▸ SUPPLIED INFORMATION
_____

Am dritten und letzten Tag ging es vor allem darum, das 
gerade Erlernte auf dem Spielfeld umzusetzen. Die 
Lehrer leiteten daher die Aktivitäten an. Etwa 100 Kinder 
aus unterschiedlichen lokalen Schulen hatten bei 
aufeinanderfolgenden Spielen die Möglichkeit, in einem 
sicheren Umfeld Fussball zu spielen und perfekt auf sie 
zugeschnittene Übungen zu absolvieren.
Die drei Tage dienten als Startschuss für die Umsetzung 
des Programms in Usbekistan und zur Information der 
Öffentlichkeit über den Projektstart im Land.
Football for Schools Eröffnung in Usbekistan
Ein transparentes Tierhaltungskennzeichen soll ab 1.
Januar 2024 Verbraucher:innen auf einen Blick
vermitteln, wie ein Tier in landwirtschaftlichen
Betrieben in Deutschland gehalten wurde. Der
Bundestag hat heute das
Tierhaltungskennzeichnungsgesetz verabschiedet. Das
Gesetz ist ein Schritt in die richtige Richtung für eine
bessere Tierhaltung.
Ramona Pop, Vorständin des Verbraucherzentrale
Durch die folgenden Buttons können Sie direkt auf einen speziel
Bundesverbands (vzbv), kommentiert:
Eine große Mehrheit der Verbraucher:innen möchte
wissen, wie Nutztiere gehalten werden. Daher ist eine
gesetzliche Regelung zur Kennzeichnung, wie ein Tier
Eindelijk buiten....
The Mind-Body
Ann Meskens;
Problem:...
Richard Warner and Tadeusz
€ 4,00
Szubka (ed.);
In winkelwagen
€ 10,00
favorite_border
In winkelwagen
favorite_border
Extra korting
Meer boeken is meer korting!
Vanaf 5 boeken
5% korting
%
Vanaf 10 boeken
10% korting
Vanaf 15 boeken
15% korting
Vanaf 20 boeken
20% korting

_____

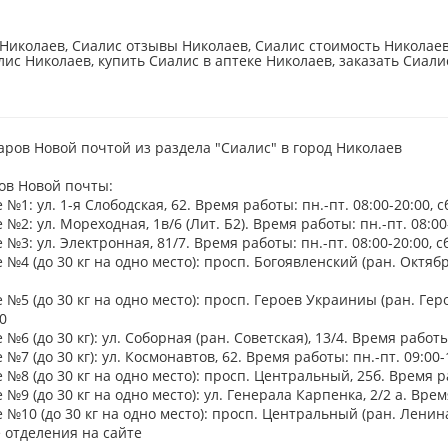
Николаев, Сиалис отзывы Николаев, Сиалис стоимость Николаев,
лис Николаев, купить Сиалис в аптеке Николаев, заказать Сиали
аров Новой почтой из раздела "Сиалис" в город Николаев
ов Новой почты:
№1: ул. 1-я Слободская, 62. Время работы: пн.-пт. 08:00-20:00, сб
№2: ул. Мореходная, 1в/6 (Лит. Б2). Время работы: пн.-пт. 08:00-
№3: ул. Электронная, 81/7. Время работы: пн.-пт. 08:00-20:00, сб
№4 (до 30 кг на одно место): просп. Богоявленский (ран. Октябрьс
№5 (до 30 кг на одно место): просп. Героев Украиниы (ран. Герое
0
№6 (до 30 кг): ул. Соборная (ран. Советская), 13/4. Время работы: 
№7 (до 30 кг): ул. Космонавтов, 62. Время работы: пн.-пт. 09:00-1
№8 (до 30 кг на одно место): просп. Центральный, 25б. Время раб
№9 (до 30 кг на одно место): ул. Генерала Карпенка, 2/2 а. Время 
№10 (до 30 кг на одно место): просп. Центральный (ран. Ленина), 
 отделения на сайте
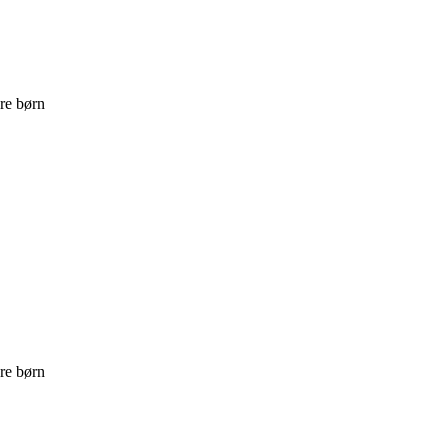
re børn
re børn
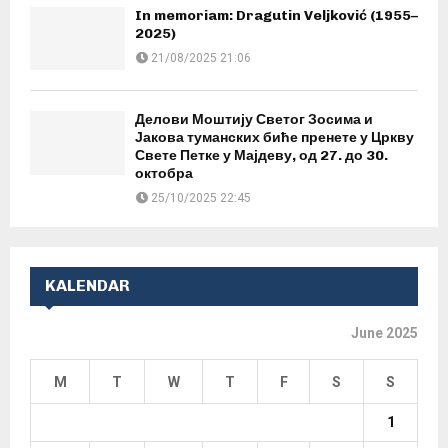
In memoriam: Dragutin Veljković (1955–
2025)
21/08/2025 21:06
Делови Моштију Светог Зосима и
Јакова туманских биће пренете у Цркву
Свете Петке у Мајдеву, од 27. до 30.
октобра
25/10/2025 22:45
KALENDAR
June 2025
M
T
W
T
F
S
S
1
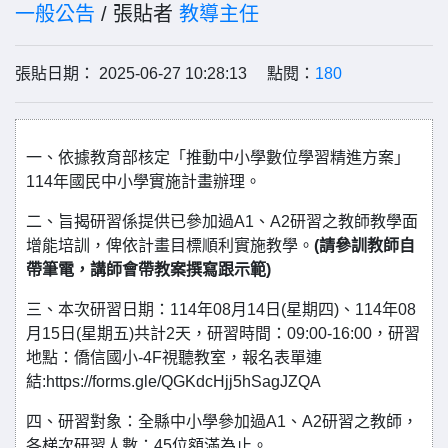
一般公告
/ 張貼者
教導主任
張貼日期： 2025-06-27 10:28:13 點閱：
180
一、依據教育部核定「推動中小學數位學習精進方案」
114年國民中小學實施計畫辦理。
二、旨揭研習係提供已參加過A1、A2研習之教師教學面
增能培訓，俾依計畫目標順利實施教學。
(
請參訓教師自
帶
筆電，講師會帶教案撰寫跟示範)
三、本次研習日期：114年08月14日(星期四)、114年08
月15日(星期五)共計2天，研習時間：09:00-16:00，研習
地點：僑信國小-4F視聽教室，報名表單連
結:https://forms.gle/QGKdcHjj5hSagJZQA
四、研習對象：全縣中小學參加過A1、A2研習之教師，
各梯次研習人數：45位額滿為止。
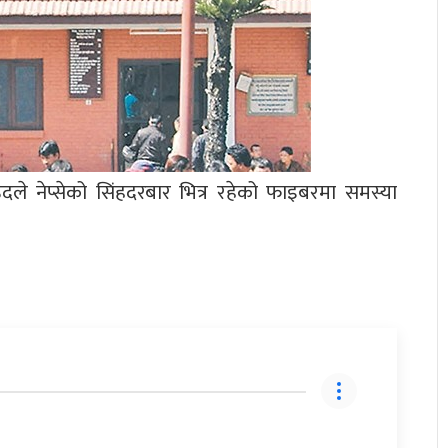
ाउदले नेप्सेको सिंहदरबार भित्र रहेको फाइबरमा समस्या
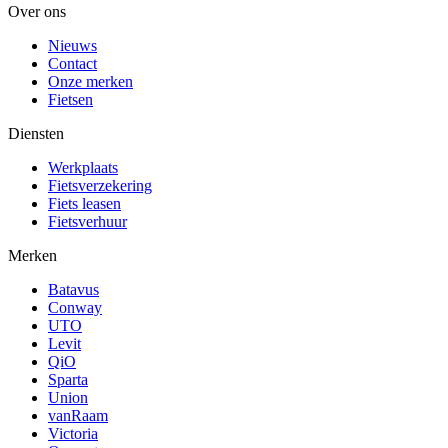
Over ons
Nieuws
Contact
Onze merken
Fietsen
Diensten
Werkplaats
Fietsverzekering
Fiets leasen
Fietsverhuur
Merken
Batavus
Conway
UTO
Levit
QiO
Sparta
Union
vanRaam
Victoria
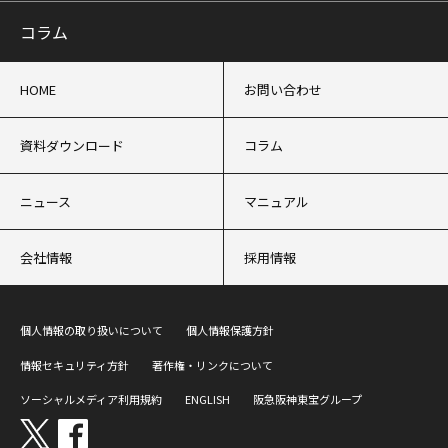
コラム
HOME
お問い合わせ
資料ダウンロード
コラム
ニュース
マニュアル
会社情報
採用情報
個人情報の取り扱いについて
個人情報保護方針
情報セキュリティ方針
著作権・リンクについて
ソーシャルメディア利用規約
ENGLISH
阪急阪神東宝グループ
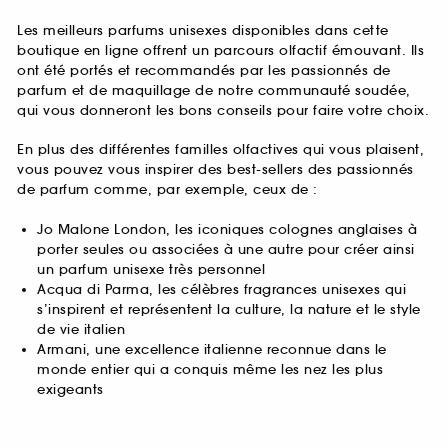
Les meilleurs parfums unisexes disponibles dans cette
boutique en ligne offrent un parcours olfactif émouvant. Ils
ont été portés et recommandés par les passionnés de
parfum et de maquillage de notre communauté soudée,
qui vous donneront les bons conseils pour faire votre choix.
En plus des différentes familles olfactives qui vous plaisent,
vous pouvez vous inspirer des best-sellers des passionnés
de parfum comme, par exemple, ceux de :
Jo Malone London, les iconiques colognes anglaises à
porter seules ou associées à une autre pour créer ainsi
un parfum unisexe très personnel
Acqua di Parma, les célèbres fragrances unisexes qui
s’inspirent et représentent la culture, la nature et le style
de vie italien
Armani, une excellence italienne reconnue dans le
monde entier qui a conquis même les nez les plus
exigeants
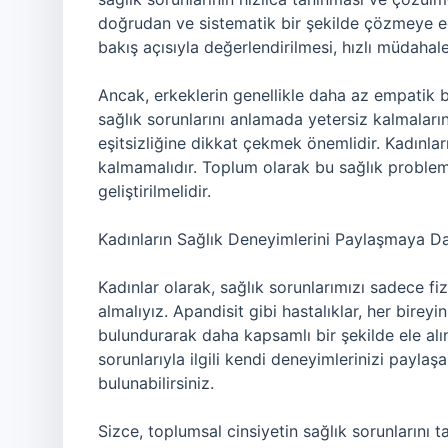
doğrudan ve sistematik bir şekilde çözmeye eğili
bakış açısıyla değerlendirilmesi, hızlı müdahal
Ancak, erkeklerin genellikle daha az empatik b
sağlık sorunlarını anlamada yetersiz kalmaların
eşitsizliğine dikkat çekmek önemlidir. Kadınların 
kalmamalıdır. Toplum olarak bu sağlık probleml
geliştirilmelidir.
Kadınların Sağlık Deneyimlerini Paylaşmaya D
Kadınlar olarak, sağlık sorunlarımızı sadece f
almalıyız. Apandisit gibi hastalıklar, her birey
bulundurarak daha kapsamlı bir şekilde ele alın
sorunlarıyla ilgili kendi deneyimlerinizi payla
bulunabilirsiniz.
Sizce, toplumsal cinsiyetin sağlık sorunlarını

_____

Reproduce each line of the entries in which the word "Usbekistan" is found.

▸ SOLVED PROBLEM
des Programms in Usbekistan und zur Information der 
Football for Schools Eröffnung in Usbekistan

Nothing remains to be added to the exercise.